Mini-project — Palindrome checker

A palindrome reads the same forwards and backwards.

def is_palindrome(text):
    clean = text.lower().replace(" ", "")
    return clean == clean[::-1]

print(is_palindrome("racecar"))                   # True
print(is_palindrome("A man a plan a canal Panama"))  # True
print(is_palindrome("python"))                    # False

Practice

What does this print?

Expected: nohtyP

word = "Python"
print(word[::-1])

Print 'hello, world' in all lowercase, no extra spaces

Expected: hello, world

s = "  Hello, World!  "
print(s.lower())          # bug: still has leading/trailing spaces and "!"

Quiz — Quick check

What you remember

Q1. What does "banana".count("a") return?

  • 1
  • 2
  • 3
  • "a"

Why: count returns the number of non-overlapping occurrences of the substring. "b-A-n-A-n-A" has three as.

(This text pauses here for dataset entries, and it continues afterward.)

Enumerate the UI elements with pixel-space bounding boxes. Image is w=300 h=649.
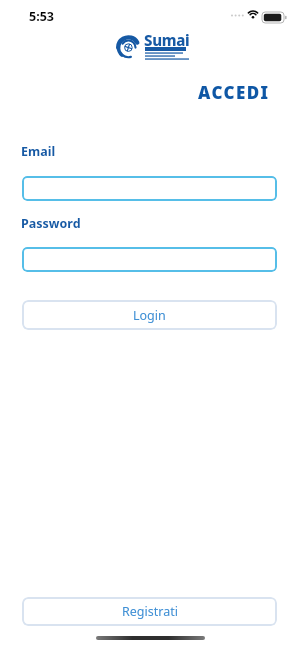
button[interactable] — [22, 247, 277, 272]
button[interactable]: Login — [22, 300, 277, 330]
staticText: 5:53 — [29, 8, 54, 25]
staticText: Registrati — [122, 603, 178, 620]
staticText: Login — [133, 307, 166, 324]
button[interactable]: Registrati — [22, 597, 277, 626]
button[interactable] — [22, 176, 277, 201]
button[interactable]: ACCEDI — [198, 81, 270, 104]
staticText: Password — [21, 215, 81, 232]
staticText: Email — [21, 143, 56, 160]
staticText: Sumai — [144, 30, 190, 50]
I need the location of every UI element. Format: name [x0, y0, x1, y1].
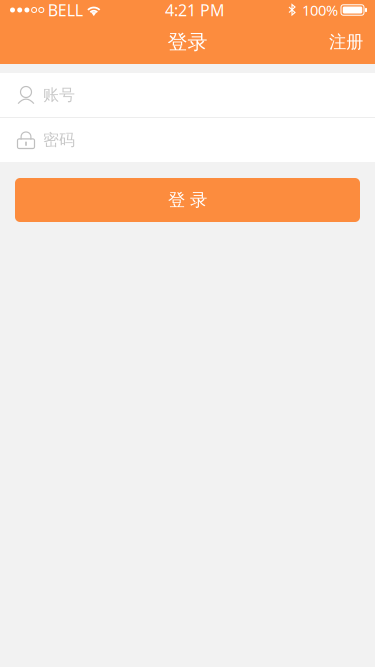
staticText: 登 录 — [168, 189, 207, 211]
staticText: 4:21 PM — [165, 0, 225, 21]
button[interactable]: 账号 — [0, 73, 375, 117]
staticText: 登录 — [168, 30, 208, 54]
button[interactable]: 登 录 — [15, 178, 360, 222]
staticText: 注册 — [329, 31, 363, 53]
button[interactable]: 注册 — [313, 20, 375, 64]
staticText: 账号 — [43, 85, 75, 105]
staticText: 密码 — [43, 130, 75, 150]
staticText: BELL — [48, 0, 83, 21]
staticText: 100% — [302, 0, 338, 20]
button[interactable]: 密码 — [0, 118, 375, 162]
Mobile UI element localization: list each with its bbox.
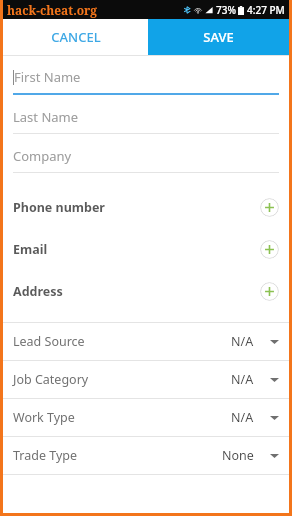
button[interactable]: Work Type (3, 399, 289, 437)
button[interactable]: Phone number (13, 186, 279, 228)
staticText: Work Type (13, 409, 75, 426)
staticText: CANCEL (51, 28, 101, 46)
button[interactable]: Last Name (3, 100, 289, 139)
button[interactable]: Job Category (3, 361, 289, 399)
staticText: N/A (231, 333, 254, 350)
button[interactable]: CANCEL (3, 19, 148, 55)
staticText: Trade Type (13, 447, 78, 464)
staticText: Last Name (13, 108, 79, 126)
staticText: Phone number (13, 199, 105, 216)
button[interactable]: Add Email (260, 240, 279, 259)
staticText: 4:27 PM (247, 3, 285, 17)
staticText: Job Category (13, 371, 89, 388)
button[interactable]: Company (3, 139, 289, 178)
button[interactable]: Add Phone number (260, 198, 279, 217)
staticText: N/A (231, 371, 254, 388)
staticText: hack-cheat.org (7, 2, 98, 18)
staticText: Company (13, 147, 72, 165)
staticText: 73% (216, 3, 236, 17)
button[interactable]: SAVE (148, 19, 289, 55)
staticText: First Name (14, 68, 81, 86)
staticText: None (222, 447, 254, 464)
staticText: N/A (231, 409, 254, 426)
button[interactable]: Add Address (260, 282, 279, 301)
staticText: Lead Source (13, 333, 85, 350)
button[interactable]: Address (13, 270, 279, 312)
button[interactable]: First Name (3, 60, 289, 100)
staticText: SAVE (203, 28, 234, 46)
button[interactable]: Trade Type (3, 437, 289, 475)
staticText: Address (13, 283, 63, 300)
button[interactable]: Lead Source (3, 323, 289, 361)
staticText: Email (13, 241, 48, 258)
button[interactable]: Email (13, 228, 279, 270)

Q2. Which of these makes word lowercase in place?

  • word.lower()
  • word = lower(word)
  • None of the above — strings are immutable; you must reassign with word = word.lower()
  • word.lowercase()

Why: Strings can't be mutated. Every "string method" returns a new string; you have to assign it back if you want the original variable to change.

Q3. What does "a,b,,c".split(",") produce?

  • ["a", "b", "c"]
  • ["a", "b", "", "c"]
  • ["a,b,c"]
  • ["a", "b", "c", ""]

Why: split preserves empty strings between consecutive delimiters. To drop empties, filter the result or use split() without an argument (which collapses whitespace).

Common doubts

Why does s[0] = 'x' give a TypeError?

Strings are immutable — you can't change them in place. Build a new string instead: s = 'x' + s[1:]. The same rule applies to tuples; lists and dicts are mutable.

Difference between find and index?

Both return the position of a substring. find returns -1 if not found; index raises ValueError. Use find when "not found" is expected; use index when you want a hard error to surface a bug.

When should I use an f-string vs .format()?

Always default to f-strings. They're faster, shorter, and the variable names appear right where they're used. The only place you can't use f-strings is when the template comes from elsewhere (config, database) — there you need .format(**values).